アニメーション映画は、過去10年(コロナ禍を除く)で年間興行収入トップ10作品のうち約2割を占め、今年10億ドルを突破した最初の作品が『ザ・スーパーマリオギャラクシー・ムービー』になるなど、ハリウッドを支える分野となっているが、いまだ作品や制作者への評価が追いついていないのが実情のようだ。米エンターテインメント業界誌バラエティー(Variety)が7月17日伝えた。

アニメーションスタジオ「ライカ」のトラヴィス・ナイトCEOは、2020年のアカデミー賞ノミネート時に、かねて尊敬していた脚本家から「私はそういうもの(アニメーション)は一切見ない。投票する作品は、子供たちに任せている」と言われ憤りを覚え、『子供向け映画』というのが業界や世間の暗黙の共通認識であり、それが声に出されたことに深く傷付いたと話す。

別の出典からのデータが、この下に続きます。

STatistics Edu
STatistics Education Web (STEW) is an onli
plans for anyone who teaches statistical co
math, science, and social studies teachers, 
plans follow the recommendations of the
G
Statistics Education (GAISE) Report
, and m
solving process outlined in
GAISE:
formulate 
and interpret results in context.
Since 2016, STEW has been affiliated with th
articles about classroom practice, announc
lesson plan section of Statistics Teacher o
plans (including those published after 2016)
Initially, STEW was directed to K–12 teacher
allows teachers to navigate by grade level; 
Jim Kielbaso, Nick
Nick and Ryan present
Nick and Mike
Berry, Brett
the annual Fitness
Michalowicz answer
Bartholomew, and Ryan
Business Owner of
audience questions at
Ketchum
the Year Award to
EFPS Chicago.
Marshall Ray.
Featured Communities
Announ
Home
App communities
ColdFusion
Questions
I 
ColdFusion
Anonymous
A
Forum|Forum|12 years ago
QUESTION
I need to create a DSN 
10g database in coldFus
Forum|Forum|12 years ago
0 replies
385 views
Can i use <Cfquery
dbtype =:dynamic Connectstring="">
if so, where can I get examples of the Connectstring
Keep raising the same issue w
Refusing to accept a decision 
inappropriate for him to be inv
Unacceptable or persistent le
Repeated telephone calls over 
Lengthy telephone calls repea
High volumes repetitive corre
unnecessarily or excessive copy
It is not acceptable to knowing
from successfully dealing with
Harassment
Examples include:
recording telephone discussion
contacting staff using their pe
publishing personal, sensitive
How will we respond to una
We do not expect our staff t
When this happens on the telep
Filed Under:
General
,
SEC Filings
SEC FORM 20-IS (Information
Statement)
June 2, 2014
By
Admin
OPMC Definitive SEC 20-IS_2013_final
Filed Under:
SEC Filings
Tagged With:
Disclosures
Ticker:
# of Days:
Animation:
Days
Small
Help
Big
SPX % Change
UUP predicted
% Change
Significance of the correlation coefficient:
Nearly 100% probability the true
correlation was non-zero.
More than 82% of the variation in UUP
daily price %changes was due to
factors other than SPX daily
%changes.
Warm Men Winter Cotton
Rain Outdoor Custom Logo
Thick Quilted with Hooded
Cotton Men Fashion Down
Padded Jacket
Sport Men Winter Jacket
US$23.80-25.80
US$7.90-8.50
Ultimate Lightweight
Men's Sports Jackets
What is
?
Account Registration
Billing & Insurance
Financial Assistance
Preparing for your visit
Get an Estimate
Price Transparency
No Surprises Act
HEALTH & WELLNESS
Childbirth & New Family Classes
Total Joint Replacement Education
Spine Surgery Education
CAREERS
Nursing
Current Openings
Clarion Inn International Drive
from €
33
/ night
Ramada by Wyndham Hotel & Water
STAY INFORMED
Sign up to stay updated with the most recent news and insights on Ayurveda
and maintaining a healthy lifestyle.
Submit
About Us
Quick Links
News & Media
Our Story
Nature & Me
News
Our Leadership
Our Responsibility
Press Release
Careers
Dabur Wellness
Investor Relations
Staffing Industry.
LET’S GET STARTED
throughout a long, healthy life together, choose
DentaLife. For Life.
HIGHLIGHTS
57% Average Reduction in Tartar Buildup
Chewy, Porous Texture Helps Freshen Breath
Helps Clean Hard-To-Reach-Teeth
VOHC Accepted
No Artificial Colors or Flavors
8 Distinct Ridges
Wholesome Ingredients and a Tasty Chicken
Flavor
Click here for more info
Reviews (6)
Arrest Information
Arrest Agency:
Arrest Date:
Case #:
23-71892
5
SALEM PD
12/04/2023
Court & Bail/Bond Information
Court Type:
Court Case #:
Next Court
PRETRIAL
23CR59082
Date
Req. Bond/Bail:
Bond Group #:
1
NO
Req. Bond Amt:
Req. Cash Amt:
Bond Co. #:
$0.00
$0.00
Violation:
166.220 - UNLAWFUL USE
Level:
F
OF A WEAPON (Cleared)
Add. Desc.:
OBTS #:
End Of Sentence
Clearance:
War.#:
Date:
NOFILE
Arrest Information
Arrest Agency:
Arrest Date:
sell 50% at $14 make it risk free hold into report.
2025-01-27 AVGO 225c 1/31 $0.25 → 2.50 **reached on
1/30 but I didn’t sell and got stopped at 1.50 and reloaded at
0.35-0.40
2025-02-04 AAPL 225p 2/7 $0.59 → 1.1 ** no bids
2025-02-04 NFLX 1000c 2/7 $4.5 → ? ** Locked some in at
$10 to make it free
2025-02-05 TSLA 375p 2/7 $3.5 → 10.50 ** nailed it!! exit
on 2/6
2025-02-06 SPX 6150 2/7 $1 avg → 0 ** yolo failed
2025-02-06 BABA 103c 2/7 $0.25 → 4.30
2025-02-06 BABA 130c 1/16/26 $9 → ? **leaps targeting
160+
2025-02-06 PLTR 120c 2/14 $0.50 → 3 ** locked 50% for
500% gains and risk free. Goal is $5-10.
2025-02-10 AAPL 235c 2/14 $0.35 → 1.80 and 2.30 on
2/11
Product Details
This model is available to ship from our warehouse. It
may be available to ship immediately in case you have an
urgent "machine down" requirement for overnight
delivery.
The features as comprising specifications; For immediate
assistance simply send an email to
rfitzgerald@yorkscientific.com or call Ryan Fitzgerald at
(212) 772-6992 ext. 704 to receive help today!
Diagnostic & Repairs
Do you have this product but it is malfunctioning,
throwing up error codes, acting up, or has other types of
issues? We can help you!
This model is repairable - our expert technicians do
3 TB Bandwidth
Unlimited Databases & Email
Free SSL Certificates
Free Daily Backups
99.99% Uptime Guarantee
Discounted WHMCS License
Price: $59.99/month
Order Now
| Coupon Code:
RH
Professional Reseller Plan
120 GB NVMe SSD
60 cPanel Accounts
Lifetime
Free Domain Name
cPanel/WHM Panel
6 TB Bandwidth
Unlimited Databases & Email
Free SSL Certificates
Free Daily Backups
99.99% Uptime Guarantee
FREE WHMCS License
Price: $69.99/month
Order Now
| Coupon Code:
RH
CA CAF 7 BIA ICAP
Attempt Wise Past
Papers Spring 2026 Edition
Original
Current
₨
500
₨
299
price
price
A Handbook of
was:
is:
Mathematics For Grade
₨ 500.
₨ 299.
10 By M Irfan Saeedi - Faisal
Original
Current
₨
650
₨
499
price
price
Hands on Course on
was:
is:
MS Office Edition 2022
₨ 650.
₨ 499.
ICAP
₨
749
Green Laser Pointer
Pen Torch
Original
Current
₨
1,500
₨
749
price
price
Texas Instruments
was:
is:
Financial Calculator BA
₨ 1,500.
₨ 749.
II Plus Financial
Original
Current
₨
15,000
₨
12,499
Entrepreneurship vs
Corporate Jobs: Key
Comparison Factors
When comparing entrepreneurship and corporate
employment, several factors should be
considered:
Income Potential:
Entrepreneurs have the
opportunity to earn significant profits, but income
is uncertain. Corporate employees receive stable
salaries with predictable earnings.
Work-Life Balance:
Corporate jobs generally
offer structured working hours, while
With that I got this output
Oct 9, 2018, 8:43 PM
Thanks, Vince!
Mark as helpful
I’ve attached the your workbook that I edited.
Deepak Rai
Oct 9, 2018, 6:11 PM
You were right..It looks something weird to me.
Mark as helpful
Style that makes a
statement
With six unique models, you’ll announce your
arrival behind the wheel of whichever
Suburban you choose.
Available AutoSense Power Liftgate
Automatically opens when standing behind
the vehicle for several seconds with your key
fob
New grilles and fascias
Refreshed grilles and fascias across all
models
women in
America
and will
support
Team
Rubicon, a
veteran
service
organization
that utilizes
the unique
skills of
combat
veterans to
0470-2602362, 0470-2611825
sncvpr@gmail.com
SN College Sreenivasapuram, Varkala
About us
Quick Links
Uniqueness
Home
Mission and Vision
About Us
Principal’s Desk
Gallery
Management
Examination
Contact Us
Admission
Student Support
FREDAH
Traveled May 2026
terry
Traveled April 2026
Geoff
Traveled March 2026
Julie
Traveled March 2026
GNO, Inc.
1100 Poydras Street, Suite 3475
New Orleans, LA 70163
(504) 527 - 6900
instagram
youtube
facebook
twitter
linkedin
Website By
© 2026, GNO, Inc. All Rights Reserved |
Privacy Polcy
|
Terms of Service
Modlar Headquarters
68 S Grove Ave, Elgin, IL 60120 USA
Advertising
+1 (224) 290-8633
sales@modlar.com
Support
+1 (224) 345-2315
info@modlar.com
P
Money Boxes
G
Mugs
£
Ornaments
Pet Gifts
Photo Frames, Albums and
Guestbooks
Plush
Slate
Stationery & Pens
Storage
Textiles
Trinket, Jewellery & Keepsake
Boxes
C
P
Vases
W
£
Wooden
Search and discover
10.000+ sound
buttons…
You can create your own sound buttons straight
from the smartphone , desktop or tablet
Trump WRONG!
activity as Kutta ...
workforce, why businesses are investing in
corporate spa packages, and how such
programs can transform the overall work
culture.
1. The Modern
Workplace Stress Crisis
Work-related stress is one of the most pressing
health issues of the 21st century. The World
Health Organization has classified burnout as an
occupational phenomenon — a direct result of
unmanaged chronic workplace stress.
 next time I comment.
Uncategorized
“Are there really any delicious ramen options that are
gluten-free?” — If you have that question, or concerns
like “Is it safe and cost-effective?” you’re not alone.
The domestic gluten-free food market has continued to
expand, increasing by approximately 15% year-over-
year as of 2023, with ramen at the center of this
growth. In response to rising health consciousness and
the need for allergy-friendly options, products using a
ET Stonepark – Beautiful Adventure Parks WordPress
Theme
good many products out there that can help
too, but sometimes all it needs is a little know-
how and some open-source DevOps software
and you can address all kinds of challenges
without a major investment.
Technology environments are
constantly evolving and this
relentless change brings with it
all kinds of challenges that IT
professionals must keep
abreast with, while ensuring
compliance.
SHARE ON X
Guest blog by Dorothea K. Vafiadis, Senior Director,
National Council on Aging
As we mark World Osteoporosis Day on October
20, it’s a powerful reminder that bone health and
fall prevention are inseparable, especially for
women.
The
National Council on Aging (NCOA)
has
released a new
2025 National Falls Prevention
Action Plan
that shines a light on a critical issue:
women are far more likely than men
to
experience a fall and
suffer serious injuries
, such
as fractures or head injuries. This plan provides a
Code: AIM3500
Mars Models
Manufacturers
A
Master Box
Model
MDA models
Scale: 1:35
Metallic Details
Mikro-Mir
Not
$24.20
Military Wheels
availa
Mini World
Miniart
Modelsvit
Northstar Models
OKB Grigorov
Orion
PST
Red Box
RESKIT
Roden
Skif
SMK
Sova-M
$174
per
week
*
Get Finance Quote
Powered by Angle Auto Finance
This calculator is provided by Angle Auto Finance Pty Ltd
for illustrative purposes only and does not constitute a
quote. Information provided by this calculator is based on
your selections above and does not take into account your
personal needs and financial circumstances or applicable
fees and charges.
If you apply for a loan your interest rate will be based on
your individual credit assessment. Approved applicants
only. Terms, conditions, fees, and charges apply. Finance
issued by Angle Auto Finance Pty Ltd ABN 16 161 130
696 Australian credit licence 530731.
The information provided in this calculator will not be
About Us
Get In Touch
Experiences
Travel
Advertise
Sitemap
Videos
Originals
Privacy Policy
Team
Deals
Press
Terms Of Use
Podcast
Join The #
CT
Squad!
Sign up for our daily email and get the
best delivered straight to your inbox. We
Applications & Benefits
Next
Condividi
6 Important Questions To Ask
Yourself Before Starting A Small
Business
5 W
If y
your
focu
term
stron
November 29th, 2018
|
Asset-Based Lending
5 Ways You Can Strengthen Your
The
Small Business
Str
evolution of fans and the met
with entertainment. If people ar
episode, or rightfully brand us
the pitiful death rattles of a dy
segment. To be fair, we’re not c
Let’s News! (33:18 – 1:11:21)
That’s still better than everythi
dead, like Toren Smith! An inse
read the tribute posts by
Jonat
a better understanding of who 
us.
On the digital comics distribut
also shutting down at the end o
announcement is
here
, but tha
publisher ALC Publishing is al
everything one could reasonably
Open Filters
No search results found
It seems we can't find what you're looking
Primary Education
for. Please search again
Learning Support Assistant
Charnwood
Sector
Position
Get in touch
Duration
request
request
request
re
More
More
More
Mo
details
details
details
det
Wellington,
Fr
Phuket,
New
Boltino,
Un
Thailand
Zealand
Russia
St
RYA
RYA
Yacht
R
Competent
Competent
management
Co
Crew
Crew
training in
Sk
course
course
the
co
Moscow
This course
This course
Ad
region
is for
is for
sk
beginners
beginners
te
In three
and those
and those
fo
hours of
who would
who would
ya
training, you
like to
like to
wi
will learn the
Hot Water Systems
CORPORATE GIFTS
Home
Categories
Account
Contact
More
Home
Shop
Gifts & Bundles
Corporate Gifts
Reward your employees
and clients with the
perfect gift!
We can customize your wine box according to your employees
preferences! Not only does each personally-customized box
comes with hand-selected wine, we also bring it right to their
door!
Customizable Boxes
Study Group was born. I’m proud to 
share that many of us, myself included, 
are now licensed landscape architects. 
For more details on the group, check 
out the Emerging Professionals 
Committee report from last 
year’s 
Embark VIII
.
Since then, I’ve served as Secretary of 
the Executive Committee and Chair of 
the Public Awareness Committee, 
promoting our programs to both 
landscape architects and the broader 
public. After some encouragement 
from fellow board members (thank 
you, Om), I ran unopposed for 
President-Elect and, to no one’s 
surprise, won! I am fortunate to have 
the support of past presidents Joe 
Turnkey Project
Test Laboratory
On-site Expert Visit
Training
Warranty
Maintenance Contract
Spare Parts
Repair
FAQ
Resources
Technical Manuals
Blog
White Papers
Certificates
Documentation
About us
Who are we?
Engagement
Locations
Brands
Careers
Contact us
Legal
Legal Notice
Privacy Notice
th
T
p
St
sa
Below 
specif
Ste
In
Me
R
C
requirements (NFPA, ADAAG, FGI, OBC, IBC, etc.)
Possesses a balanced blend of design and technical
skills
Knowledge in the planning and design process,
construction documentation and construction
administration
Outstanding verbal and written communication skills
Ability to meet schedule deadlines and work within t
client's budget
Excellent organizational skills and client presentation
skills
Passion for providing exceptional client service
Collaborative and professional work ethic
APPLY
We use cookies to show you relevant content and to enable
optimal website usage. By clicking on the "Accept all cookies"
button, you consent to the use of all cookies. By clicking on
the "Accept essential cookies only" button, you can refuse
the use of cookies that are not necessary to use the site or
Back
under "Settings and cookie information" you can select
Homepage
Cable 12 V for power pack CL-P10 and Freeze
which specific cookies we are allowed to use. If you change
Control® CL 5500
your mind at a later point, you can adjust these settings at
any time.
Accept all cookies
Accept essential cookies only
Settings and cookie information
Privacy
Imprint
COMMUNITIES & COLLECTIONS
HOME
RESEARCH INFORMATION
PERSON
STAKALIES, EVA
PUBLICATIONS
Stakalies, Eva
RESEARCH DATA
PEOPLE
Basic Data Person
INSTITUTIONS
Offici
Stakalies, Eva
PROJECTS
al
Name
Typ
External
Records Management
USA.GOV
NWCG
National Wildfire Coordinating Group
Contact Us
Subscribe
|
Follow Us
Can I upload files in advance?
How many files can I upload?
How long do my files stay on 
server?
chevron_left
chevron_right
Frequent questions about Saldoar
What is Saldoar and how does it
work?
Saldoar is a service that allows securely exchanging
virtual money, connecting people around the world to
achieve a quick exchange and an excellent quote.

こうした見下した態度の一部は自分たちのせいでもあると話すのは、ピクサーのチーフ・クリエイティブ・オフィサーであるピート・ドクター氏。「(ハリウッド業界の)アニメーション映画の90%は、面白おかしく、おどけたもので、まるでベビーシッター向けの作品のようなもの。われわれは(業界として)、もっとレベルアップできるはずだ」と語る。

アニメーション映画のアカデミー最優秀作品賞の受賞に必要なことについては、映画制作者たちの間でも意見が分かれ、アニメーション分野でアカデミー賞の投票権を持つメンバーを増やすことなどが挙がっている。一方、『ザ・スーパーマリオギャラクシー・ムービー』などを手がけるイルミネーションのクリス・メレダンドリ創業者は、偏見があるという主張を否定。「歴史的に見ても、コメディ作品は苦戦を強いられてきた」とした上で「今ではアニメーション映画に込められた芸術性に対して、広く評価されるようになっている」との見方を示した。